Some things you should keep in mind:
- How to ensure optimal nutrition while following a vegan diet
- How to find out if a product is 100% vegan
- Grocery list creation – keep it healthy and clear
- Budget vegan recipes can save you
- FAQ for new vegans
Another good way to make the transition smoother is to make a habit of trying vegan alternatives to foods you love. Most of them are super high in protein and packed with lots of vitamins and minerals. Plus, they’re delicious!

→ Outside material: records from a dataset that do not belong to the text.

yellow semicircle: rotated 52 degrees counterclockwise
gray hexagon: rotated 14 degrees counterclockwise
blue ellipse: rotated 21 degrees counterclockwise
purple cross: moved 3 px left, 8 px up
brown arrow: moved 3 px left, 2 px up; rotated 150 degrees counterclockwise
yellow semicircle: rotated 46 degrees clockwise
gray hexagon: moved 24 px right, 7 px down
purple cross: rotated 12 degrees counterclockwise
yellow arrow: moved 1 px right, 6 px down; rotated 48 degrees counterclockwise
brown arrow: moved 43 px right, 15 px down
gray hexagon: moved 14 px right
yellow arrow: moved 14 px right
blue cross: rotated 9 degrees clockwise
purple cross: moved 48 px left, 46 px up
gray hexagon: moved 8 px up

Keep in mind that some veggie patties or meat replacements are highly processed and very harmful. It’s always best to make them at home if you can and it’s also way cheaper in the long run! You can, of course, consume this kind of foods from time to time but excess is never good. Some things to keep in mind:
- Cut out all animal-derived ingredients from your diet and add lots of healthy ones such as beans, legumes, tofu, whole grains, nuts, and seeds. This way you’ll make sure to have a healthy and balanced diet.
- Consume the vegan alternatives to your old favorite foods. This will make the transition faster and smoother.

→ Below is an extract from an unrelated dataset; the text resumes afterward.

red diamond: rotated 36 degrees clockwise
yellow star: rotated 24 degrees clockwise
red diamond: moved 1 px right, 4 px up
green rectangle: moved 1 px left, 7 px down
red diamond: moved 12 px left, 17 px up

Follow a vegan meal plan to make your transition to veganism easier!
Meal planning can help you a lot with veganism. One of the best things about this is that you won’t have to worry what you’re going to eat again! The delicious, fully personalized recipes are budget-friendly, healthy and super easy to make for anyone. You’ll even get super useful grocery lists! Check out my custom meal planner here.
How to deal with food barriers while adopting a vegan diet
I’m sure you thought of this: you want to become vegan but you’re so scared that you’ll have very strong cravings or it would be impossible for you to give up on some certain dishes. Don’t worry – this is completely normal! As you might’ve heard, the majority of vegans decide to adopt this kind of diet not because they don’t like the taste of meat, dairy or eggs, but because of health or ethical reasons.
As I said before, I really don’t recommend rushing when making this important transition or else you could be doomed to failure. Here’s some advice of how to deal with barrier foods:
- If you feel you cannot give up a certain food, find out more about how that thing is produced. Most of the times this is enough to help you make the right decision.
- Even though it might sound a bit extreme, it’s actually better to cut out all your barrier foods at the same time. After a few weeks of cravings, you’ll forget all of them – at once!
I hope you understood by now that veganism is not just a simple weight loss diet, but actually a very compassionate lifestyle. If you follow the advice in this article, I’m sure your transition to veganism will be smoother and easier!
Of course, you can’t be an authentic vegan if you refuse to find vegan alternatives for other products that surround you such as shoes, bags, clothing, personal care products and others!